**The problem**
Copy each line below in which the string "يقوم" occurs.

** Opening Dataset excerpts block **

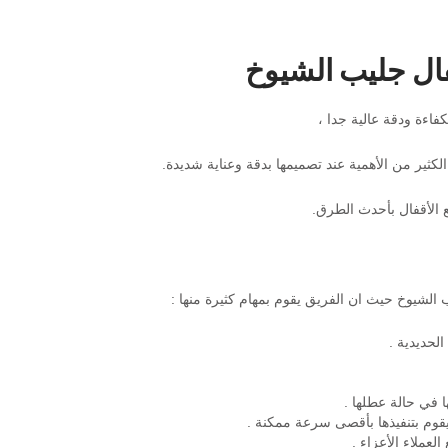
فال جليب الشيوخ
فاءة ودقة عالية جدا ،
لكثير من الأهمية عند تصميمها بدقة وعناية شديدة.
 الأقفال بأحدث الطرق.
 الشيوخ حيث ان الفريق يقوم بمهام كثيرة منها :
الحديدية .
 في حالة عطلها .
 يقوم بتنفيذها بأقصى سرعة ممكنة .
عملاء الأعزاء .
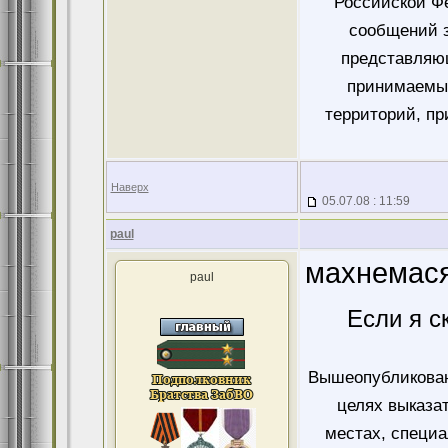
Российской Ф
сообщений 
представляющ
принимаемых
территорий, пр
Наверх
05.07.08 : 11:59
paul
махнемас
paul
Если я с
Вышеопубликован
целях выказа
местах, специ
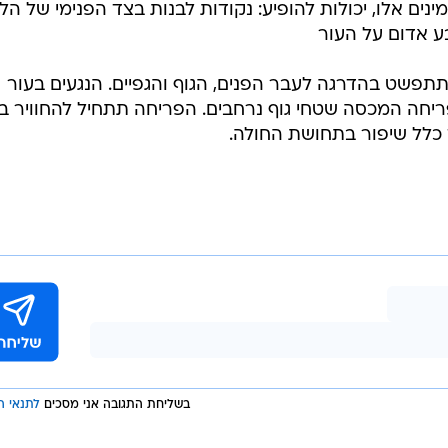
ים אלו, יכולות להופיע: נקודות לבנות בצד הפנימי של הלח
ע אדום על העור
תפשט בהדרגה לעבר הפנים, הגוף והגפיים. הנגעים בעור
פריחה המכסה שטחי גוף נרחבים. הפריחה תתחיל להחוויר בי
 כלל שיפור בתחושת החולה.
בשליחת התגובה אני מסכים
לתנאי ה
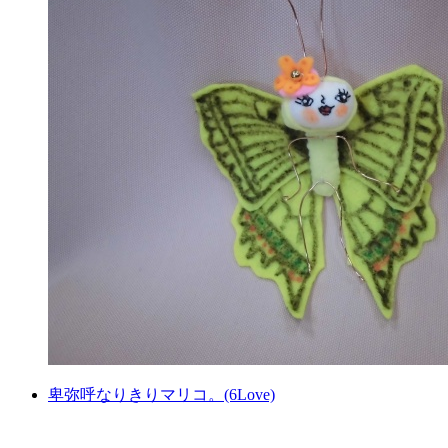
卑弥呼なりきりマリコ。(6Love)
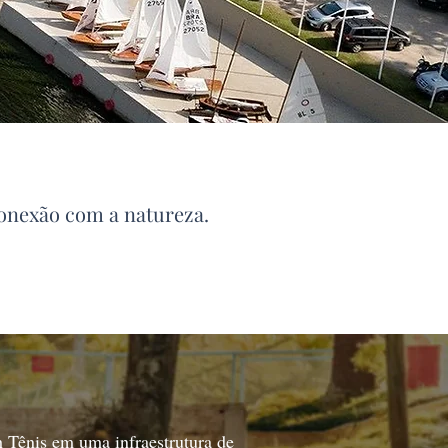
conexão com a natureza.
 Tênis em uma infraestrutura de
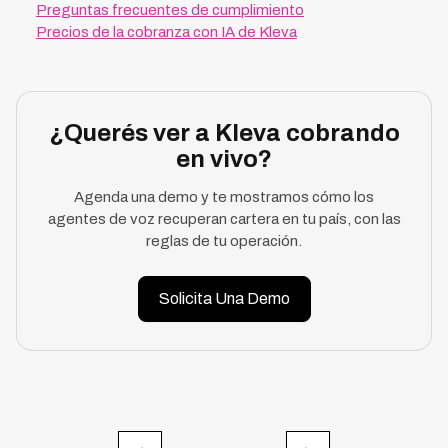
Preguntas frecuentes de cumplimiento
Precios de la cobranza con IA de Kleva
¿Querés ver a Kleva cobrando
en vivo?
Agenda una demo y te mostramos cómo los
agentes de voz recuperan cartera en tu país, con las
reglas de tu operación.
Solicita Una Demo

** Closing Dataset excerpts block **

**Answer to this task**
 الشيوخ حيث ان الفريق يقوم بمهام كثيرة منها :
 يقوم بتنفيذها بأقصى سرعة ممكنة .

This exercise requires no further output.